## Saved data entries
::::
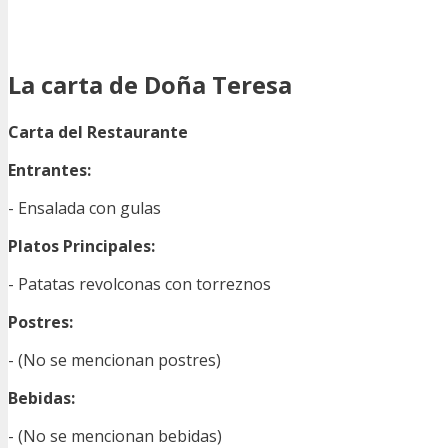
La carta de Doña Teresa
Carta del Restaurante
Entrantes:
- Ensalada con gulas
Platos Principales:
- Patatas revolconas con torreznos
Postres:
- (No se mencionan postres)
Bebidas:
- (No se mencionan bebidas)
::::
## What to do
The entries above must be output exactly, with every image left out.

## Answer to this task
La carta de Doña Teresa
Carta del Restaurante
Entrantes:
- Ensalada con gulas
Platos Principales:
- Patatas revolconas con torreznos
Postres:
- (No se mencionan postres)
Bebidas:
- (No se mencionan bebidas)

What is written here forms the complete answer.